| DIRECTIONS FOR THIS TASK |
Exact repetition, pictures omitted: give every record below again.

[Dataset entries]

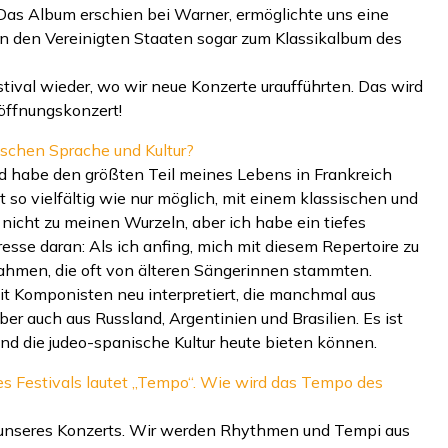
as Album erschien bei Warner, ermöglichte uns eine
 den Vereinigten Staaten sogar zum Klassikalbum des
tival wieder, wo wir neue Konzerte uraufführten. Das wird
röffnungskonzert!
dischen Sprache und Kultur?
nd habe den größten Teil meines Lebens in Frankreich
st so vielfältig wie nur möglich, mit einem klassischen und
nicht zu meinen Wurzeln, aber ich habe ein tiefes
resse daran: Als ich anfing, mich mit diesem Repertoire zu
ahmen, die oft von älteren Sängerinnen stammten.
mit Komponisten neu interpretiert, die manchmal aus
ber auch aus Russland, Argentinien und Brasilien. Es ist
und die judeo-spanische Kultur heute bieten können.
s Festivals lautet „Tempo“. Wie wird das Tempo des
 unseres Konzerts. Wir werden Rhythmen und Tempi aus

| SOLUTION BELOW |
as Album erschien bei Warner, ermöglichte uns eine
 den Vereinigten Staaten sogar zum Klassikalbum des
tival wieder, wo wir neue Konzerte uraufführten. Das wird
röffnungskonzert!
dischen Sprache und Kultur?
nd habe den größten Teil meines Lebens in Frankreich
st so vielfältig wie nur möglich, mit einem klassischen und
nicht zu meinen Wurzeln, aber ich habe ein tiefes
resse daran: Als ich anfing, mich mit diesem Repertoire zu
ahmen, die oft von älteren Sängerinnen stammten.
mit Komponisten neu interpretiert, die manchmal aus
ber auch aus Russland, Argentinien und Brasilien. Es ist
und die judeo-spanische Kultur heute bieten können.
s Festivals lautet „Tempo“. Wie wird das Tempo des
 unseres Konzerts. Wir werden Rhythmen und Tempi aus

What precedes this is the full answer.